═════ Information given ═════

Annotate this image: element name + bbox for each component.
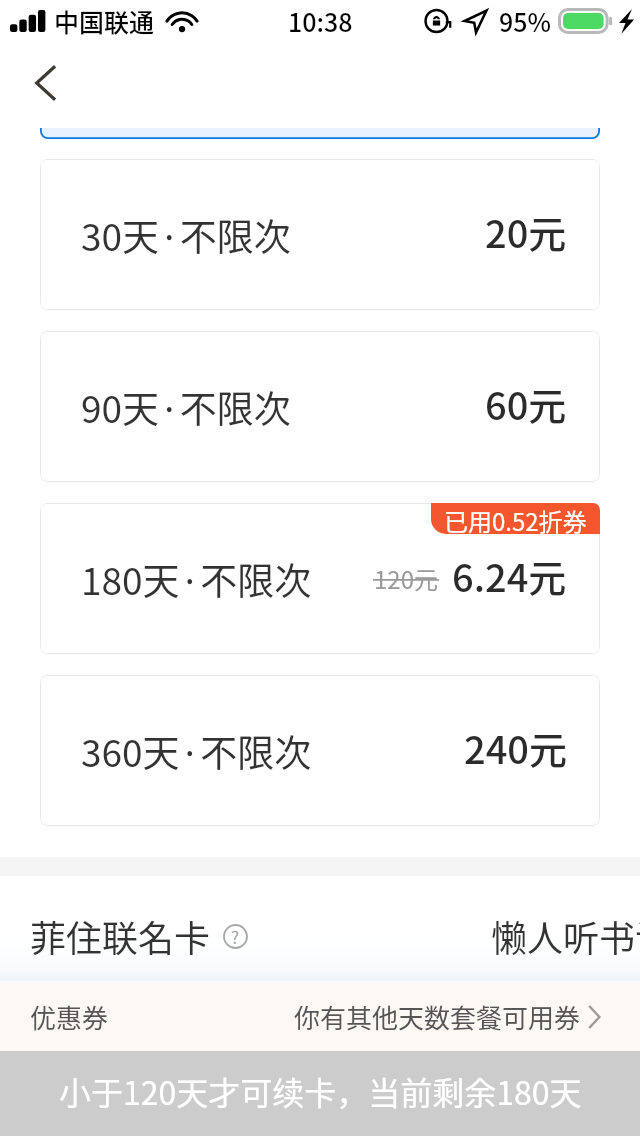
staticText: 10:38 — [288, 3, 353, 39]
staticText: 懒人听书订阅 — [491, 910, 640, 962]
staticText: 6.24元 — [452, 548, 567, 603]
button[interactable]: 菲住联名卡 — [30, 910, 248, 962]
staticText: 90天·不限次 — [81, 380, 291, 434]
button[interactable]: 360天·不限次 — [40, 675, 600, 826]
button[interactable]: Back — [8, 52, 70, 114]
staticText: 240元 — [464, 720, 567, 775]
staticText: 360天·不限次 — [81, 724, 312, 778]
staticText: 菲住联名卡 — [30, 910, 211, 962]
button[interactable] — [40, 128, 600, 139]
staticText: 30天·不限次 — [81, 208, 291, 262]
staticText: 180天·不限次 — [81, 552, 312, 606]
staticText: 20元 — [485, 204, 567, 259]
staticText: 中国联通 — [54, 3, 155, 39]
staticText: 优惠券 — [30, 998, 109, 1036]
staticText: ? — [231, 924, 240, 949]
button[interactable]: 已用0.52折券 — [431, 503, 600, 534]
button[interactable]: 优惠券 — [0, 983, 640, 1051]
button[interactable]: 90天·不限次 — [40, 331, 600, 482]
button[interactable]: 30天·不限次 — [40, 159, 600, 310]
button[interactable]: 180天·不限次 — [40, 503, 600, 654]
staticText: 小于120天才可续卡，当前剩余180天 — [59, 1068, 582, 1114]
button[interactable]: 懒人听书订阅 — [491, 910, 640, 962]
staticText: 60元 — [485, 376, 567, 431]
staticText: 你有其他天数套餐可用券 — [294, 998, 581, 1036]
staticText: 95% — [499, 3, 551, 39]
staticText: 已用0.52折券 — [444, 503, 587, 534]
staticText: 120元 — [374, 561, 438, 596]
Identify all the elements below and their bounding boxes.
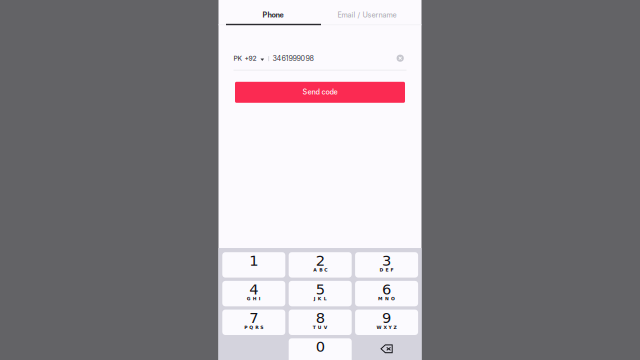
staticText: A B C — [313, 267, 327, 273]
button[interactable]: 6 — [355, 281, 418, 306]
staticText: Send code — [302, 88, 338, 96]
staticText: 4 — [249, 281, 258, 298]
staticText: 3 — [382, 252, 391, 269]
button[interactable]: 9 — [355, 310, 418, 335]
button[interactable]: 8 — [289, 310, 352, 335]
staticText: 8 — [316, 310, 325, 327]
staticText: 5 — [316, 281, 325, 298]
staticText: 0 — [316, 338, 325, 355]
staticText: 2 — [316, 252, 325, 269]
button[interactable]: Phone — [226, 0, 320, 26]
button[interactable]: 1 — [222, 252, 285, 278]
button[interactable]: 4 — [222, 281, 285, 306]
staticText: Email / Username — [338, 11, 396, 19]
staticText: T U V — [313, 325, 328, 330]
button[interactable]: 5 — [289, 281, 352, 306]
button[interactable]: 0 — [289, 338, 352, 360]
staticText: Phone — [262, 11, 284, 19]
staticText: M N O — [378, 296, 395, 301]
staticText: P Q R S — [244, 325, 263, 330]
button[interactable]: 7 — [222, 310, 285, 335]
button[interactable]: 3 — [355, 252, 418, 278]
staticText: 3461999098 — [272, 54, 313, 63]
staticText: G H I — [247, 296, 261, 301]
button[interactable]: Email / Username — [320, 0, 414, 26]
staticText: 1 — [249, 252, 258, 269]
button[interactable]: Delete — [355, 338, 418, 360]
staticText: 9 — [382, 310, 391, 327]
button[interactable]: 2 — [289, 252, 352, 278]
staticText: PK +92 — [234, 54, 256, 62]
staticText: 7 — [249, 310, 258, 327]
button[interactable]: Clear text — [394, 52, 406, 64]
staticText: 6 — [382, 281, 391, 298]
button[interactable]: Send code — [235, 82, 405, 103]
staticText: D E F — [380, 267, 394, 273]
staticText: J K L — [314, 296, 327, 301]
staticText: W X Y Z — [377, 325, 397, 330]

═════

** Your instructions **
Pictures must be left out. Repeat exactly the lines from the one containing "Identify all the" through the final line of the data.

** Exercise solution **
Identify all the elements below and their bounding boxes.
staticText: A B C — [313, 267, 327, 273]
button[interactable]: 6 — [355, 281, 418, 306]
staticText: Send code — [302, 88, 338, 96]
staticText: 4 — [249, 281, 258, 298]
staticText: 3 — [382, 252, 391, 269]
button[interactable]: 9 — [355, 310, 418, 335]
button[interactable]: 8 — [289, 310, 352, 335]
staticText: 8 — [316, 310, 325, 327]
staticText: 5 — [316, 281, 325, 298]
staticText: 0 — [316, 338, 325, 355]
staticText: 2 — [316, 252, 325, 269]
button[interactable]: Phone — [226, 0, 320, 26]
button[interactable]: 1 — [222, 252, 285, 278]
button[interactable]: 4 — [222, 281, 285, 306]
staticText: Email / Username — [338, 11, 396, 19]
staticText: T U V — [313, 325, 328, 330]
button[interactable]: 5 — [289, 281, 352, 306]
button[interactable]: 0 — [289, 338, 352, 360]
staticText: Phone — [262, 11, 284, 19]
staticText: M N O — [378, 296, 395, 301]
staticText: P Q R S — [244, 325, 263, 330]
button[interactable]: 7 — [222, 310, 285, 335]
button[interactable]: 3 — [355, 252, 418, 278]
staticText: 3461999098 — [272, 54, 313, 63]
staticText: G H I — [247, 296, 261, 301]
button[interactable]: Email / Username — [320, 0, 414, 26]
staticText: 1 — [249, 252, 258, 269]
button[interactable]: Delete — [355, 338, 418, 360]
staticText: 9 — [382, 310, 391, 327]
button[interactable]: 2 — [289, 252, 352, 278]
staticText: PK +92 — [234, 54, 256, 62]
staticText: 7 — [249, 310, 258, 327]
button[interactable]: Clear text — [394, 52, 406, 64]
staticText: 6 — [382, 281, 391, 298]
button[interactable]: Send code — [235, 82, 405, 103]
staticText: D E F — [380, 267, 394, 273]
staticText: J K L — [314, 296, 327, 301]
staticText: W X Y Z — [377, 325, 397, 330]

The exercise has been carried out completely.